PROBLEM DETAILS
Every line below that holds the string "banknote" should be copied.

START DATA RECORDS

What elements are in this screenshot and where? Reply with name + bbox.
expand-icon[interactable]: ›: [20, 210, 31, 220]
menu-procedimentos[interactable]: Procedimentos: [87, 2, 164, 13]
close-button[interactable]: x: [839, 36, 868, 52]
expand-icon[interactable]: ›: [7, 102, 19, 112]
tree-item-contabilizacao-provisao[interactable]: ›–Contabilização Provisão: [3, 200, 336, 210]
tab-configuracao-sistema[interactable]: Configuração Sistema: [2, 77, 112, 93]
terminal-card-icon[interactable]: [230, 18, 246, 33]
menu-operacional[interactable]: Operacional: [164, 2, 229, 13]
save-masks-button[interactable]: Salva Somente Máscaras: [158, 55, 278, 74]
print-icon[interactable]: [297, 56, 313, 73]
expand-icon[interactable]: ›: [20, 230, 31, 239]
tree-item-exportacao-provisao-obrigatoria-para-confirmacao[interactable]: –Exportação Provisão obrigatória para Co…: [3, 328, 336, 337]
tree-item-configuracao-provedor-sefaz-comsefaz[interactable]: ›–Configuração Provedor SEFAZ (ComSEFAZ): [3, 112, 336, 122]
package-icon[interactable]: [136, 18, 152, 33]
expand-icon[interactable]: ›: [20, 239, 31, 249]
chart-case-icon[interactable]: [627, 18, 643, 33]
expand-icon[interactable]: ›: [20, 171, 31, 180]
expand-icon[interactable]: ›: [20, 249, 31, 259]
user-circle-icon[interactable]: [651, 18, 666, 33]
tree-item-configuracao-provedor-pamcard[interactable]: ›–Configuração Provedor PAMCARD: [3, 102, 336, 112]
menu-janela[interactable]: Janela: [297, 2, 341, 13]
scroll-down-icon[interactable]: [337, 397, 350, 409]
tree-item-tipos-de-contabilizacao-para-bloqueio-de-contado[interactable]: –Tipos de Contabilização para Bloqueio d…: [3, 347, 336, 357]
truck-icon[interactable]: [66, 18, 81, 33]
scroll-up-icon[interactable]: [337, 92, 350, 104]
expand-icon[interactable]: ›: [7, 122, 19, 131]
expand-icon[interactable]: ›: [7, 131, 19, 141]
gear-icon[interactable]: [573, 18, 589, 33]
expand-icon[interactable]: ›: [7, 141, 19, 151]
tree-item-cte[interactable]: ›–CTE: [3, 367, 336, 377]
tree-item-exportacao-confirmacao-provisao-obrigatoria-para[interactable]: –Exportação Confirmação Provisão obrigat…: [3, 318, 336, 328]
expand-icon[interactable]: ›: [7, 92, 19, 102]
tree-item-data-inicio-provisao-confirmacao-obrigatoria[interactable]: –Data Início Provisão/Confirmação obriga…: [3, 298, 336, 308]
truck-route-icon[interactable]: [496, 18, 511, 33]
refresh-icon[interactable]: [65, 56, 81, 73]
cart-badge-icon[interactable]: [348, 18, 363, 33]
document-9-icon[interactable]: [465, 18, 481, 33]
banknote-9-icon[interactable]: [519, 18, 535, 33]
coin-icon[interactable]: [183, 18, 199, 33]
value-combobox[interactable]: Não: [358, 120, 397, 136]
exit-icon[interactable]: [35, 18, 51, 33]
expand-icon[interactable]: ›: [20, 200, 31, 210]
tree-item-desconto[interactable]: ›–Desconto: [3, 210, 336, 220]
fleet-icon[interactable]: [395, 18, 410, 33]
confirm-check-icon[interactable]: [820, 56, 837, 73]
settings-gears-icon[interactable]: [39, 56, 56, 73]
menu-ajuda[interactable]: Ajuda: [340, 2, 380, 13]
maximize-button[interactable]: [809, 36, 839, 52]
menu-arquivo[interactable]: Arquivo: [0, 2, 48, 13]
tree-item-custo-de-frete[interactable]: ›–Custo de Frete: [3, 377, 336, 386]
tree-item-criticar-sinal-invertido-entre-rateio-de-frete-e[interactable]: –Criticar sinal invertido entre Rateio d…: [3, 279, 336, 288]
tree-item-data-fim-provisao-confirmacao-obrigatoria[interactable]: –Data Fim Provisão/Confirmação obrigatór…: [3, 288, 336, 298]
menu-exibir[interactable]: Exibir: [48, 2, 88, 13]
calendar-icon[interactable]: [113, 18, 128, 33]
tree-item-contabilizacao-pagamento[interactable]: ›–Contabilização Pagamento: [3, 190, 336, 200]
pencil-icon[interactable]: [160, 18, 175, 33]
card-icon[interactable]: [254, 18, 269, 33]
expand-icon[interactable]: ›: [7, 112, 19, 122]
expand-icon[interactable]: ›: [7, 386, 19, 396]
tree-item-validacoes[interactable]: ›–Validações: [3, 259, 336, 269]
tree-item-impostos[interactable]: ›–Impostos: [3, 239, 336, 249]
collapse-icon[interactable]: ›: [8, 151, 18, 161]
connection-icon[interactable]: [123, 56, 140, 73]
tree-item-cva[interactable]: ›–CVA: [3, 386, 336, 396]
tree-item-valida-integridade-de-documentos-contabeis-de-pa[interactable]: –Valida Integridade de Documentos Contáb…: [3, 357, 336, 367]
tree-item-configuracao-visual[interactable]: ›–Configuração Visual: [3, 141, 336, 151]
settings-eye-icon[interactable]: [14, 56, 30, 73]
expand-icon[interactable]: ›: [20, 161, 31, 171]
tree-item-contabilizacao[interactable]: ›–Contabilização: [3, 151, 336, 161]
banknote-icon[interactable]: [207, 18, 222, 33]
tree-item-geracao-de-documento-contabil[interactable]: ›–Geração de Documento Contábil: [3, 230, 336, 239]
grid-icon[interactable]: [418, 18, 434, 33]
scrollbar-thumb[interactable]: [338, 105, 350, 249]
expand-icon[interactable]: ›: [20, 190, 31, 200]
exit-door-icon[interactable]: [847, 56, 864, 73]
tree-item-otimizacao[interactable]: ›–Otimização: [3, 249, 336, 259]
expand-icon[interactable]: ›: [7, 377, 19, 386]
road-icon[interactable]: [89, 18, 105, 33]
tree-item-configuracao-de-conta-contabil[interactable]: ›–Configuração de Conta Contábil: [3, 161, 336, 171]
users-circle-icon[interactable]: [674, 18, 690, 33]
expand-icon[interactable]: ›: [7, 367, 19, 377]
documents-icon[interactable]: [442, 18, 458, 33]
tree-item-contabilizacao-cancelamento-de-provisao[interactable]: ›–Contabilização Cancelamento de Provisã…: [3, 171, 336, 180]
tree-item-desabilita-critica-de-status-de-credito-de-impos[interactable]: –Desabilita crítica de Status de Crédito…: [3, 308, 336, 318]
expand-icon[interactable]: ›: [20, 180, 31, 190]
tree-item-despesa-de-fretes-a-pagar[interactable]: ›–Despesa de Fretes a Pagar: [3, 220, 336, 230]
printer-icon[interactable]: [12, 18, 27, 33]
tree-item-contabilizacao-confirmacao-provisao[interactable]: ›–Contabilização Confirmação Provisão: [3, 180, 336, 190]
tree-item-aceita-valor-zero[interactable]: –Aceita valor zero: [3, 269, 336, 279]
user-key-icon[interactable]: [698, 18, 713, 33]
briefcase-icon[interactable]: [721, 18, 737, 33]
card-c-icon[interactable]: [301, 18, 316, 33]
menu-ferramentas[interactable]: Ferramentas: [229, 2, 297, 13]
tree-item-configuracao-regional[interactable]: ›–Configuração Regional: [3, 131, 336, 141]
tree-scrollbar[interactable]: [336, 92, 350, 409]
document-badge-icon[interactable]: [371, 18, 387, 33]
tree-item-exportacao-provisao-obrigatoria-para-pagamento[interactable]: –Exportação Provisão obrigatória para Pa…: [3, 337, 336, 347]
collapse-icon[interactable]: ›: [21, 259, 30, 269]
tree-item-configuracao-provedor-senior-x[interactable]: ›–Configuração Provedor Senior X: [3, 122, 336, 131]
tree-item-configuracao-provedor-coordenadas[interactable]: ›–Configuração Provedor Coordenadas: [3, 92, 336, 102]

END DATA RECORDS

WRITTEN REPLY
banknote-9-icon[interactable]: [519, 18, 535, 33]
banknote-icon[interactable]: [207, 18, 222, 33]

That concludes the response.